### INPUT FOR THIS TASK
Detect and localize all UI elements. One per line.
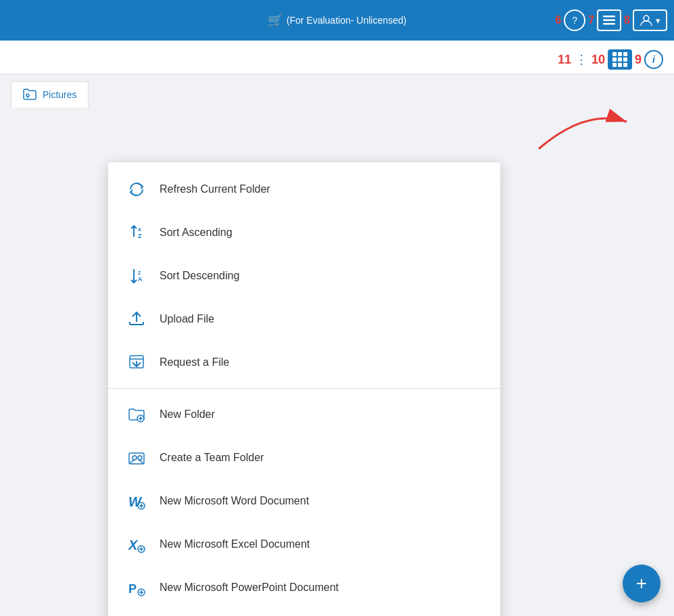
request-icon xyxy=(124,350,149,375)
num8-badge: 8 xyxy=(624,14,630,26)
menu-item-sort-desc-label: Sort Descending xyxy=(160,270,239,282)
dots-icon: ⋮ xyxy=(575,52,587,67)
num9-badge: 9 xyxy=(635,53,642,67)
svg-text:A: A xyxy=(138,276,143,283)
sort-asc-icon: A Z xyxy=(124,220,149,245)
svg-text:X: X xyxy=(128,538,139,552)
svg-text:Z: Z xyxy=(138,270,141,275)
svg-text:A: A xyxy=(138,227,141,232)
menu-item-refresh-label: Refresh Current Folder xyxy=(160,183,270,195)
dropdown-arrow: ▾ xyxy=(656,16,660,26)
menu-item-new-ppt-label: New Microsoft PowerPoint Document xyxy=(160,582,339,594)
svg-point-15 xyxy=(133,456,137,460)
fab-label: + xyxy=(636,573,647,594)
excel-icon: X xyxy=(124,532,149,556)
cart-icon: 🛒 xyxy=(268,13,283,28)
menu-item-team-folder[interactable]: Create a Team Folder xyxy=(108,436,500,479)
svg-point-3 xyxy=(644,16,649,21)
menu-item-new-word-label: New Microsoft Word Document xyxy=(160,495,309,507)
menu-item-new-text[interactable]: New Text Document xyxy=(108,609,500,616)
refresh-icon xyxy=(124,177,149,202)
svg-rect-1 xyxy=(603,20,615,22)
grid-view-button[interactable] xyxy=(608,49,632,70)
menu-item-new-folder-label: New Folder xyxy=(160,408,215,421)
word-icon: W xyxy=(124,489,149,513)
menu-button[interactable] xyxy=(597,9,621,31)
arrow-annotation xyxy=(532,101,640,156)
app-header: 🛒 (For Evaluation- Unlicensed) 6 ? 7 8 ▾ xyxy=(0,0,674,41)
menu-item-request[interactable]: Request a File xyxy=(108,341,500,384)
menu-item-new-excel-label: New Microsoft Excel Document xyxy=(160,538,310,550)
num11-badge: 11 xyxy=(558,53,571,67)
num6-badge: 6 xyxy=(555,14,561,26)
menu-item-sort-asc[interactable]: A Z Sort Ascending xyxy=(108,211,500,254)
folder-tab-label: Pictures xyxy=(43,89,77,100)
menu-divider-1 xyxy=(108,388,500,389)
grid-icon xyxy=(612,52,627,67)
svg-rect-2 xyxy=(603,23,615,25)
num7-badge: 7 xyxy=(588,14,594,26)
menu-item-new-word[interactable]: W New Microsoft Word Document xyxy=(108,479,500,523)
sub-header: 11 ⋮ 10 9 i xyxy=(0,41,674,74)
menu-item-request-label: Request a File xyxy=(160,356,229,369)
ppt-icon: P xyxy=(124,575,149,600)
info-button[interactable]: i xyxy=(644,50,663,69)
user-button[interactable]: ▾ xyxy=(633,9,667,31)
svg-text:Z: Z xyxy=(138,233,142,239)
svg-point-16 xyxy=(138,456,142,460)
sort-desc-icon: Z A xyxy=(124,264,149,288)
folder-icon xyxy=(22,87,37,102)
svg-text:P: P xyxy=(128,582,137,596)
menu-item-upload-label: Upload File xyxy=(160,313,214,325)
menu-item-new-folder[interactable]: New Folder xyxy=(108,393,500,436)
context-menu: Refresh Current Folder A Z Sort Ascendin… xyxy=(108,162,500,616)
header-controls: 6 ? 7 8 ▾ xyxy=(555,9,667,31)
menu-item-sort-asc-label: Sort Ascending xyxy=(160,227,233,239)
upload-icon xyxy=(124,307,149,331)
help-button[interactable]: ? xyxy=(564,9,585,31)
num10-badge: 10 xyxy=(592,53,605,67)
menu-item-sort-desc[interactable]: Z A Sort Descending xyxy=(108,254,500,298)
eval-notice: 🛒 (For Evaluation- Unlicensed) xyxy=(268,13,406,28)
svg-rect-0 xyxy=(603,16,615,18)
menu-item-refresh[interactable]: Refresh Current Folder xyxy=(108,168,500,211)
new-folder-icon xyxy=(124,402,149,427)
menu-item-upload[interactable]: Upload File xyxy=(108,298,500,341)
eval-text: (For Evaluation- Unlicensed) xyxy=(287,15,406,26)
menu-item-new-ppt[interactable]: P New Microsoft PowerPoint Document xyxy=(108,566,500,609)
menu-item-team-folder-label: Create a Team Folder xyxy=(160,452,264,464)
svg-point-5 xyxy=(26,94,29,97)
folder-tab[interactable]: Pictures xyxy=(11,81,89,108)
menu-item-new-excel[interactable]: X New Microsoft Excel Document xyxy=(108,523,500,566)
view-controls: 11 ⋮ 10 9 i xyxy=(558,49,663,70)
fab-button[interactable]: + xyxy=(623,565,660,602)
team-folder-icon xyxy=(124,446,149,470)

### PROBLEM
The entries above are to be retyped exactly, with each picture left out.

### COMPLETED EXERCISE
Detect and localize all UI elements. One per line.
request-icon xyxy=(124,350,149,375)
num8-badge: 8 xyxy=(624,14,630,26)
menu-item-sort-desc-label: Sort Descending xyxy=(160,270,239,282)
dots-icon: ⋮ xyxy=(575,52,587,67)
num9-badge: 9 xyxy=(635,53,642,67)
svg-text:A: A xyxy=(138,276,143,283)
sort-asc-icon: A Z xyxy=(124,220,149,245)
svg-text:X: X xyxy=(128,538,139,552)
svg-text:Z: Z xyxy=(138,270,141,275)
svg-text:A: A xyxy=(138,227,141,232)
menu-item-refresh-label: Refresh Current Folder xyxy=(160,183,270,195)
dropdown-arrow: ▾ xyxy=(656,16,660,26)
menu-item-new-ppt-label: New Microsoft PowerPoint Document xyxy=(160,582,339,594)
svg-point-15 xyxy=(133,456,137,460)
fab-label: + xyxy=(636,573,647,594)
excel-icon: X xyxy=(124,532,149,556)
cart-icon: 🛒 xyxy=(268,13,283,28)
menu-item-team-folder[interactable]: Create a Team Folder xyxy=(108,436,500,479)
svg-point-3 xyxy=(644,16,649,21)
menu-item-new-word-label: New Microsoft Word Document xyxy=(160,495,309,507)
menu-item-new-text[interactable]: New Text Document xyxy=(108,609,500,616)
refresh-icon xyxy=(124,177,149,202)
svg-rect-1 xyxy=(603,20,615,22)
grid-view-button[interactable] xyxy=(608,49,632,70)
menu-item-new-folder-label: New Folder xyxy=(160,408,215,421)
word-icon: W xyxy=(124,489,149,513)
menu-button[interactable] xyxy=(597,9,621,31)
arrow-annotation xyxy=(532,101,640,156)
app-header: 🛒 (For Evaluation- Unlicensed) 6 ? 7 8 ▾ xyxy=(0,0,674,41)
menu-item-request[interactable]: Request a File xyxy=(108,341,500,384)
menu-item-new-excel-label: New Microsoft Excel Document xyxy=(160,538,310,550)
num11-badge: 11 xyxy=(558,53,571,67)
num6-badge: 6 xyxy=(555,14,561,26)
menu-item-sort-asc[interactable]: A Z Sort Ascending xyxy=(108,211,500,254)
folder-tab-label: Pictures xyxy=(43,89,77,100)
menu-divider-1 xyxy=(108,388,500,389)
grid-icon xyxy=(612,52,627,67)
svg-rect-2 xyxy=(603,23,615,25)
num7-badge: 7 xyxy=(588,14,594,26)
menu-item-new-word[interactable]: W New Microsoft Word Document xyxy=(108,479,500,523)
sub-header: 11 ⋮ 10 9 i xyxy=(0,41,674,74)
menu-item-request-label: Request a File xyxy=(160,356,229,369)
ppt-icon: P xyxy=(124,575,149,600)
info-button[interactable]: i xyxy=(644,50,663,69)
user-button[interactable]: ▾ xyxy=(633,9,667,31)
svg-text:Z: Z xyxy=(138,233,142,239)
svg-point-16 xyxy=(138,456,142,460)
sort-desc-icon: Z A xyxy=(124,264,149,288)
folder-icon xyxy=(22,87,37,102)
svg-text:P: P xyxy=(128,582,137,596)
menu-item-upload-label: Upload File xyxy=(160,313,214,325)
menu-item-new-folder[interactable]: New Folder xyxy=(108,393,500,436)
context-menu: Refresh Current Folder A Z Sort Ascendin… xyxy=(108,162,500,616)
header-controls: 6 ? 7 8 ▾ xyxy=(555,9,667,31)
menu-item-sort-asc-label: Sort Ascending xyxy=(160,227,233,239)
upload-icon xyxy=(124,307,149,331)
help-button[interactable]: ? xyxy=(564,9,585,31)
num10-badge: 10 xyxy=(592,53,605,67)
menu-item-sort-desc[interactable]: Z A Sort Descending xyxy=(108,254,500,298)
eval-notice: 🛒 (For Evaluation- Unlicensed) xyxy=(268,13,406,28)
svg-rect-0 xyxy=(603,16,615,18)
menu-item-refresh[interactable]: Refresh Current Folder xyxy=(108,168,500,211)
new-folder-icon xyxy=(124,402,149,427)
menu-item-upload[interactable]: Upload File xyxy=(108,298,500,341)
eval-text: (For Evaluation- Unlicensed) xyxy=(287,15,406,26)
menu-item-new-ppt[interactable]: P New Microsoft PowerPoint Document xyxy=(108,566,500,609)
menu-item-team-folder-label: Create a Team Folder xyxy=(160,452,264,464)
svg-point-5 xyxy=(26,94,29,97)
folder-tab[interactable]: Pictures xyxy=(11,81,89,108)
menu-item-new-excel[interactable]: X New Microsoft Excel Document xyxy=(108,523,500,566)
view-controls: 11 ⋮ 10 9 i xyxy=(558,49,663,70)
fab-button[interactable]: + xyxy=(623,565,660,602)
team-folder-icon xyxy=(124,446,149,470)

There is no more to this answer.